R/PPcalibrate.R

Defines functions .UpdateCalendarAges PPcalibrate

Documented in PPcalibrate

#' Model Occurrence of Multiple Radiocarbon Samples as a
#' Variable-Rate Poisson Process
#'
#' @description
#' This function calibrates a set of radiocarbon (\eqn{{}^{14}}C) samples, and provides an estimate
#' of how the underlying rate at which the samples occurred varies over calendar time (including any
#' specific changepoints in the rate).

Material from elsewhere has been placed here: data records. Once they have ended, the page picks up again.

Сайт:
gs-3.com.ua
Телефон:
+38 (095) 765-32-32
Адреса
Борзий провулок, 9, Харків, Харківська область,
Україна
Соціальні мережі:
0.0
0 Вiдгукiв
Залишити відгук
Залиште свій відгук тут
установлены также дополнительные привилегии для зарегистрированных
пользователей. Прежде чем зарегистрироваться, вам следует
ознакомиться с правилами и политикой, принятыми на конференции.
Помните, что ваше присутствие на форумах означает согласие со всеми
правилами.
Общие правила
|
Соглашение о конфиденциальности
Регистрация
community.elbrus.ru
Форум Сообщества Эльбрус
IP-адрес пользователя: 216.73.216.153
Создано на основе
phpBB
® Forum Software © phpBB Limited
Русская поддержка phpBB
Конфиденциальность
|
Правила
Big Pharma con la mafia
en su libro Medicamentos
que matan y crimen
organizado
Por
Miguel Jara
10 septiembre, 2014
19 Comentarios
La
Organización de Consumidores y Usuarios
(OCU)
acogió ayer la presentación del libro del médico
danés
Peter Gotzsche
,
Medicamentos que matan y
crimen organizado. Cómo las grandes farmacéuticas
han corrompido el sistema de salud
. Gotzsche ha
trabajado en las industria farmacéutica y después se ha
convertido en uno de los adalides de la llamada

The method can be used as an alternative approach to summarise
#' calendar age information contained in a set of related \eqn{{}^{14}}C samples, enabling inference
#' on the latent \emph{activity} rate which led to their creation.
#'
#' It takes as an input a set of \eqn{{}^{14}}C determinations and associated \eqn{1\sigma}
#' uncertainties, as well as the radiocarbon age calibration curve to be used. The (calendar age)

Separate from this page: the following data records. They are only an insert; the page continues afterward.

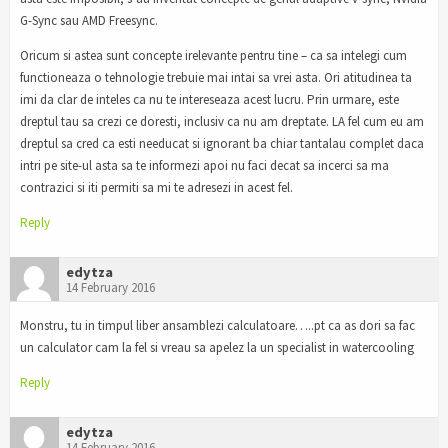
G-Sync sau AMD Freesync.
Oricum si astea sunt concepte irelevante pentru tine – ca sa intelegi cum
functioneaza o tehnologie trebuie mai intai sa vrei asta. Ori atitudinea ta
imi da clar de inteles ca nu te intereseaza acest lucru. Prin urmare, este
dreptul tau sa crezi ce doresti, inclusiv ca nu am dreptate. LA fel cum eu am
dreptul sa cred ca esti needucat si ignorant ba chiar tantalau complet daca
intri pe site-ul asta sa te informezi apoi nu faci decat sa incerci sa ma
contrazici si iti permiti sa mi te adresezi in acest fel.
Reply
edytza
14 February 2016
Monstru, tu in timpul liber ansamblezi calculatoare…..pt ca as dori sa fac
un calculator cam la fel si vreau sa apelez la un specialist in watercooling
Reply
edytza
14 February 2016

#' occurrence of these radiocarbon (\eqn{{}^{14}}C) samples is modelled as a Poisson process. The
#' underlying rate of this Poisson process \eqn{\lambda(t)}, which represents the rate at which the
#' samples occurred, is considered unknown and assumed to vary over calendar time.
#'
#' Specifically, the sample occurrence rate \eqn{\lambda(t)} is modelled as piecewise constant, but with
#' an unknown number of changepoints, which can occur at unknown times. The value of \eqn{\lambda(t)}
#' between any set of changepoints is also unknown. The function jointly calibrates the given \eqn{{}^{14}}C
#' samples under this model, and simultaneously provides an estimate of \eqn{\lambda(t)}. Fitting is performed
#' using reversible-jump MCMC within Gibbs.
#'
#' It returns estimates for the calendar age of each individual radiocarbon sample in the input set;
#' and broader output on the estimated value of \eqn{\lambda(t)} which can be used by other library functions.

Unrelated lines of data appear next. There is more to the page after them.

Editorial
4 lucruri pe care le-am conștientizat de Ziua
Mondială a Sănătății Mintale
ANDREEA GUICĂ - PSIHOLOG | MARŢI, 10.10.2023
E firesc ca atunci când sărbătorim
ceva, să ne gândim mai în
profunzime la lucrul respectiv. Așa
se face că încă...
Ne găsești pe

#' Analysis of the estimated changepoints in the piecewise \eqn{\lambda(t)} permits wider inference on whether
#' the occurrence rate of samples changed significantly at any particular calendar time and, if so, when and
#' by how much.
#'
#' For more information read the vignette: \cr
#' \code{vignette("Poisson-process-modelling", package = "carbondate")}
#'
#' @inheritParams WalkerBivarDirichlet
#'
#' @param calendar_age_range (Optional) Overall minimum and maximum calendar ages (in cal yr BP) permitted
#' for the set of radiocarbon samples, i.e., `calendar_age_range[1]` < \eqn{\theta_1, \ldots, \theta_n} <
#' `calendar_age_range[1]`. This is used to bound the start and end of the Poisson process (so no events
#' will be permitted to occur outside this interval). If not selected then automated selection will be
#' made based on given `rc_determinations` and value of `bounding_range_prob_cutoff`
#'
#' @param calendar_grid_resolution The spacing of the calendar age grid on which to restrict
#' the potential calendar ages of the samples, e.g., calendar ages of samples are limited to being one of
#' `t, t + resolution, t + 2 * resolution, ...` Default is 1 (i.e., all calendar years in the overall
#' calendar range are considered). Primarily used to speed-up code if have large range, when may select
#' larger resolution.
#'
#' @param prior_h_shape,prior_h_rate (Optional) Prior for the value of the Poisson Process rate (the height `rate_h`)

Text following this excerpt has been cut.